[graphic from Digital Learning Now]

This post continue a small project here at 21k12 of viewing the coming Common Core Standards through a backwards prism: the testing assessments that will evaluate student and school success at learning and teaching Common Core standards.  These new assessments sit at a junction of topics I’m interested in and working on regularly: integrating technology, next generation and digitally enhanced assessment, computer adaptive assessment, and  performance task assessment.

These new Common Core (CCSS) assessments are the product in part of Secretary Arne Duncan’s call for a new generation of Assessments, Assessment 2.0 he calls it, about which I have written before.   To advance this vision of moving “beyond the bubble,” the US DOE is spending, via Race to the Top funding, more than $300 M in developing new kinds of tests and testing systems, split between two major programs, PARCC and Smarter Balanced.
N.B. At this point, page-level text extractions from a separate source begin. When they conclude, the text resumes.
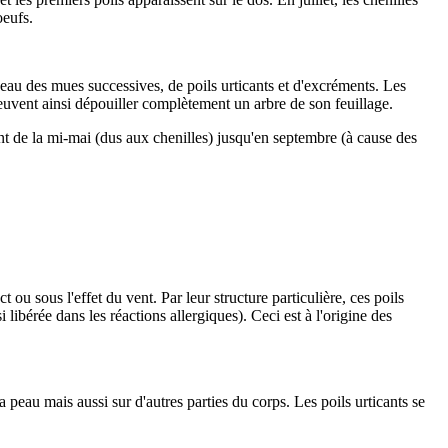
oeufs.
peau des mues successives, de poils urticants et d'excréments. Les
s peuvent ainsi dépouiller complètement un arbre de son feuillage.
t de la mi-mai (dus aux chenilles) jusqu'en septembre (à cause des
t ou sous l'effet du vent. Par leur structure particulière, ces poils
libérée dans les réactions allergiques). Ceci est à l'origine des
peau mais aussi sur d'autres parties du corps. Les poils urticants se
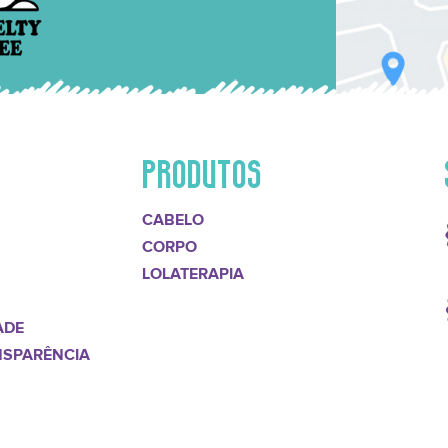
PRODUTOS
CABELO
CORPO
LOLATERAPIA
ADE
NSPARÊNCIA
As the Ed Leadership article by Nancy Doorey reports,

The assessment consortia are drawing on new advances in technology, cognitive science, and measurement as they develop this improved generation of assessments.

They hope these new systems will address concerns about existing state assessments—that many assessments measure skills too narrowly; return results that are “too little, too late” to be useful; and do not adequately assess whether students can apply their skills to solve complex problems, an ability students need to succeed in college, the workplace, and as citizens.

Both tests are administered digitally and online, and will require in most states and districts a massive technological infrastructure improvement to be implemented.   Administering them digitally and online offers many advantages, including the ability to offer adaptive testing (which is currently intended for SB only, not PARCC), and faster results returned to teachers for instructional purposes.

Eight questions worth asking about the the new assessments:

1.  Will they come on-time or be delayed, and will the technology be ready for them?    Although the test design is funded (enormously), the technological infrastructure upgrades are not externally funded, and it remains a very open question whether and from where this funding will come.   If districts are unable to meet the requirements, will the 2014-15 launch date for these digital and online tests be postponed?

Engaging Ed fears they will.

Digital Learning Now, in a recent report embedded below, pleads with the consortia: Don’t Delay.

Don’t phase in. With two years left to prepare, the combination of a long test window and supporting outdated operating systems allows almost all schools to support online testing now. Going further to support paper-and-pencil testing in and past 2015 is unnecessary, expensive, and reduces comparability.

It is also is unwise for districts to seek to compromise by the use of less than 2:1 ratios of computers to students.    Imagine the schools which are trying to use current computer labs to assess their students– it will take 12 disruptive weeks to roll all students through the labs, and the labs themselves won’t be available for any other learning during that time.

As the DLN report says,

Minimum requirements are just that – the bare minimum technical specifications needed for the technology to work. It is critical that districts plan not for the minimum, but for what is needed to deliver a highquality learning experience for students and teachers.

The 12-week testing window may accommodate student-to-computer ratios as high as 4:1 with multiple shifts in a testing lab, but that would fundamentally disrupt the instructional program for several weeks at the end of the year. Low student-to-computer ratios would also highlight the difference between the no/low-tech instructional environment and the online testing environment.

2.  Even if the digital devices are in place, will the bandwidth be strong enough to support the testing? 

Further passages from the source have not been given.